EXERCISE: Each line of the data below holding the word "шипение" must be copied.
----
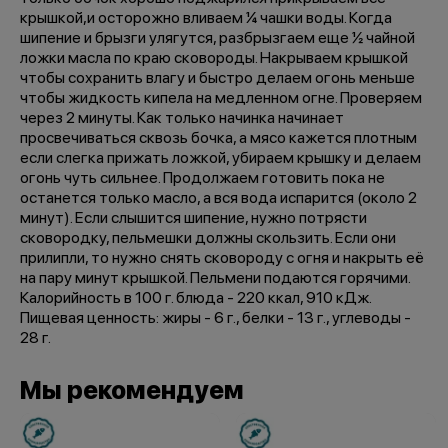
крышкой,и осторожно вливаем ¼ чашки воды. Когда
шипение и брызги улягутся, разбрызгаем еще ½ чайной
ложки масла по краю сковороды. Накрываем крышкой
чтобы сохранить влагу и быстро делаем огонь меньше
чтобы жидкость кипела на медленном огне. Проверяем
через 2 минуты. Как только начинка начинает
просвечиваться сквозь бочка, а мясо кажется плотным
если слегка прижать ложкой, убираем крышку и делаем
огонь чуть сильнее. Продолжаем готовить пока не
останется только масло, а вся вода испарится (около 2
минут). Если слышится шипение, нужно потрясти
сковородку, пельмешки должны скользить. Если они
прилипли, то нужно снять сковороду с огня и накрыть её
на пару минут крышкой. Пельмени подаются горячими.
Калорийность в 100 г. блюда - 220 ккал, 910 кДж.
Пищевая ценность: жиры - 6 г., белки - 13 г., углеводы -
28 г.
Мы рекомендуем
----
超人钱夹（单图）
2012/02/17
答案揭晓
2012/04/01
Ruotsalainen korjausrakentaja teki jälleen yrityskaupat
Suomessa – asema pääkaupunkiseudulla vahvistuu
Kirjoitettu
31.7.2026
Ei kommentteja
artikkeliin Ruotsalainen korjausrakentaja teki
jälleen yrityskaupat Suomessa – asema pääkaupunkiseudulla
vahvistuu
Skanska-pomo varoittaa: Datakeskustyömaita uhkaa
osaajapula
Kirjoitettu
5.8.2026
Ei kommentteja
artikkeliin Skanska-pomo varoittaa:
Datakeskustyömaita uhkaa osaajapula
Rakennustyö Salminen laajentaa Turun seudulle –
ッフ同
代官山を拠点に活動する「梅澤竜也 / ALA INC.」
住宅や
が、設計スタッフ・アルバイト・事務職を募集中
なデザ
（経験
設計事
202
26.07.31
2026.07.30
----
YOUR RESPONSE:
шипение и брызги улягутся, разбрызгаем еще ½ чайной
минут). Если слышится шипение, нужно потрясти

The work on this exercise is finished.